It’s that hope that sustained our spiritual mothers and fathers of the faith in the past, in times of war and plague and devastation. When death was everywhere, when its quick approach seemed certain, they hoped for life. They trusted that if they held fast to Jesus, life would come again for them. There would be death, but there also would be resurrection. And that resurrection wouldn’t just be to another life, but to an everlasting life of everlasting joy and everlasting peace.
Writing in the fourth century, St. Athanasius argued that Christians’ hope in that resurrection was so great that it had taken away their fear of death.
“But now that the Savior has raised His body, death is no longer terrible, but all those who believe in Christ tread it underfoot as nothing, and prefer to die rather than to deny their faith in Christ, knowing full well that when they die they do not perish, but live indeed and become incorruptible through the resurrection. … Even children hasten to die, and not men only, but women train themselves by bodily discipline to meet it. So weak has death become that even women, who used to be taken in by it, mock at it now as a dead thing robbed of all its strength.”
Our Holy Week
If you’re not yet ready to “hasten to die,” that’s okay. Plenty of those “weak” women (and men), of whom St. Athanasius wrote, probably wrestled with their share of anxiety, too. Even knowing they wouldn’t perish forever, more than a few also likely struggled to let go of their attachment to this life and race toward the next. Hope in the Resurrection doesn’t automatically take away our very human fear of death or our equally human love of this world.

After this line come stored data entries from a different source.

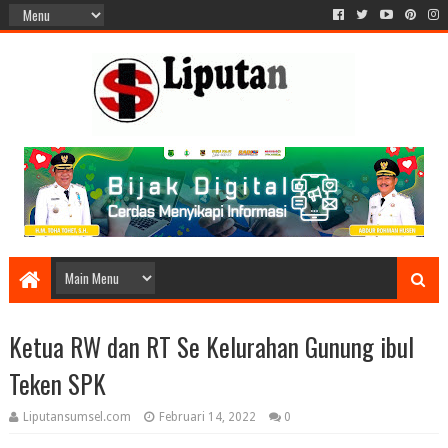
Ketua RW dan RT Se Kelurahan Gunung ibul
Teken SPK
Liputansumsel.com
Februari 14, 2022
0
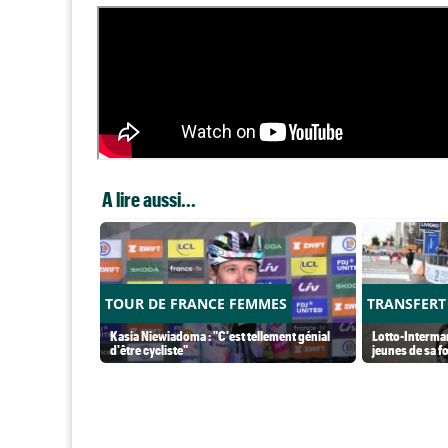
A lire aussi...
TOUR DE FRANCE FEMMES
TRANSFERT
Kasia Niewiadoma : "C'est tellement génial
Lotto-Intermar
d'être cycliste"
jeunes de sa f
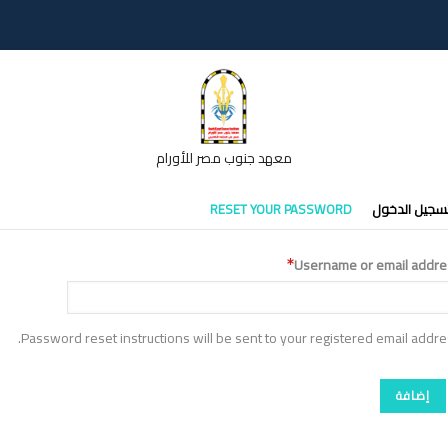
معهد جنوب مصر للأورام
تبويبات
سجيل الدخول
RESET YOUR PASSWORD
أساسية
Username or email addre
Password reset instructions will be sent to your registered email addre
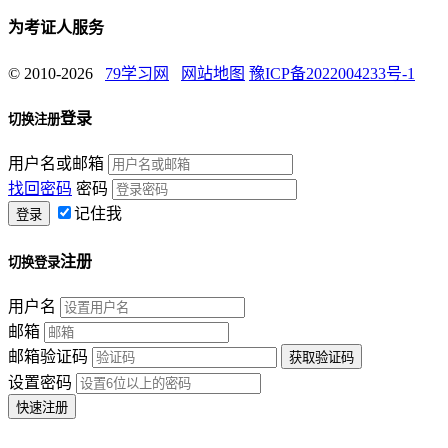
为考证人服务
© 2010-2026
79学习网
网站地图
豫ICP备2022004233号-1
登录
切换注册
用户名或邮箱
找回密码
密码
记住我
注册
切换登录
用户名
邮箱
邮箱验证码
设置密码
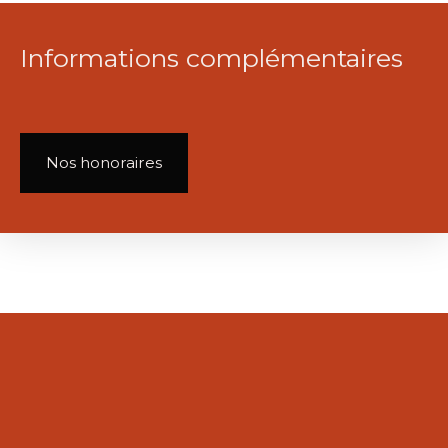
Informations complémentaires
Nos honoraires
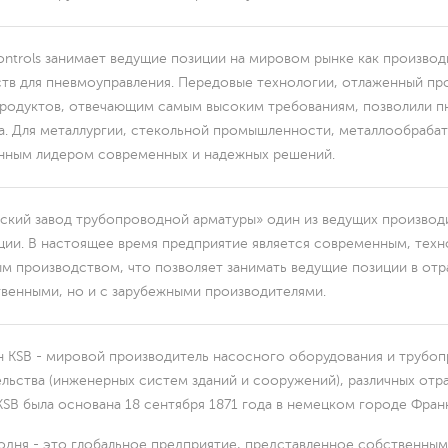
я
ntrols занимает ведущие позиции на мировом рынке как производ
ртов.
тв для пневмоуправления. Передовые технологии, отлаженный пр
родуктов, отвечающим самым высоким требованиям, позволили п
а. Для металлургии, стекольной промышленности, металлообраба
нным лидером современных и надежных решений.
ВУЮ ГИДРАВЛИЧЕСКУЮ
ТЕРБУРГЕ.
КАТАЛОГ
.
кий завод трубопроводной арматуры» один из ведущих производ
ии. В настоящее время предприятие является современным, те
м производством, что позволяет занимать ведущие позиции в отр
ические
венными, но и с зарубежными производителями.
 KSB - мировой производитель насосного оборудования и трубоп
льства (инженерных систем зданий и сооружений), различных отр
SB была основана 18 сентября 1871 года в немецком городе Фран
ические
одня - это глобальное предприятие, представленное собственн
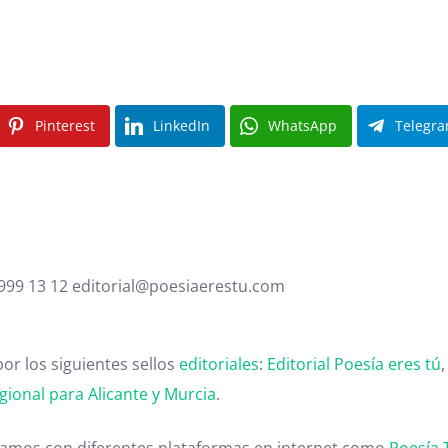
Pinterest
LinkedIn
WhatsApp
Telegr
 999 13 12 editorial@poesiaerestu.com
or los siguientes sellos
editoriales
:
Editorial Poesía eres tú
gional para Alicante y Murcia
.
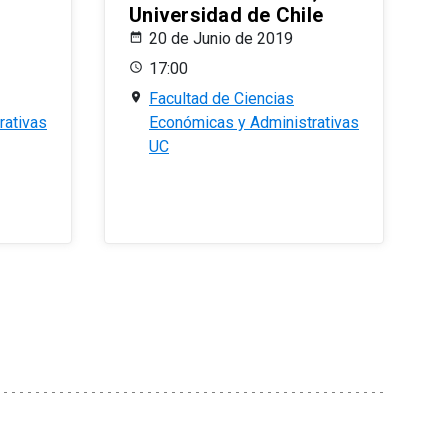
Universidad de Chile
20 de Junio de 2019
17:00
Facultad de Ciencias
rativas
Económicas y Administrativas
UC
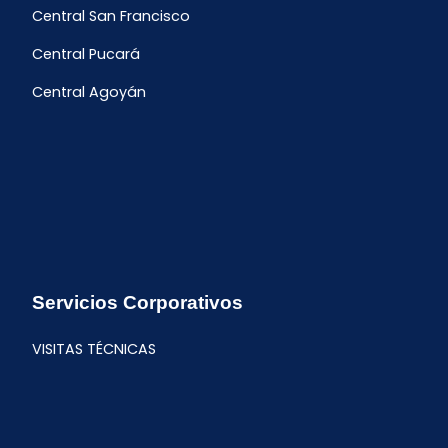
Central San Francisco
Central Pucará
Central Agoyán
Servicios Corporativos
VISITAS TÉCNICAS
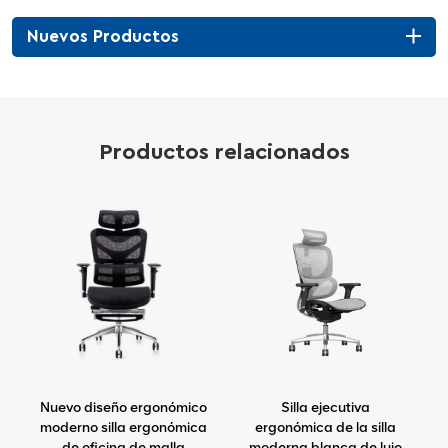
Nuevos Productos
Productos relacionados
a
Nuevo diseño ergonómico
Silla ejecutiva
n
moderno silla ergonómica
ergonómica de la silla
de oficina de malla
moderna blanca de lujo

It can, however, transform that fear and love into a gift for others. Filled with hope for the life to come, we can walk with Jesus through this Holy Week to Calvary, taking with us all our fear, all our anxiety, all our pain or anger or confusion, and, as we walk, joining it all to Jesus’ own pain, offering it to God for the salvation of souls.
As St. Paul wrote long ago, we are Christ’s “co-workers,” called to “complete what is lacking in Christ’s afflictions for the sake of his body, that is, the church” (1 Corinthians 3:9; Colossians 1:24). This is how we do that. We do the things that made the first Holy Week holy. We don’t run from our fear of death … or poverty … or loneliness … or loss. Rather, we accept them and allow ourselves to be nailed to the cross with those fears. There, on the cross, we keep Christ company. We comfort him with our presence and find ourselves infinitely more comforted by his presence.
This Holy Week isn’t what we expected. It’s not what we wanted. It’s missing so many of the things — and people — we love. But if God has permitted it, it means he can use it to bring about an even greater good. If he did that with the first Holy Week — bringing the greatest imaginable good out of the greatest imaginable evil — than he can do that with this Holy Week, too.
That makes being alive during this particular Holy Week a privilege. It makes it a gift — to be able to enter into the spirit of Holy Week, to live it in a way we never have before, but knowing all the while that this week will eventually end and Easter morning will dawn. That is God’s promise. That is our hope.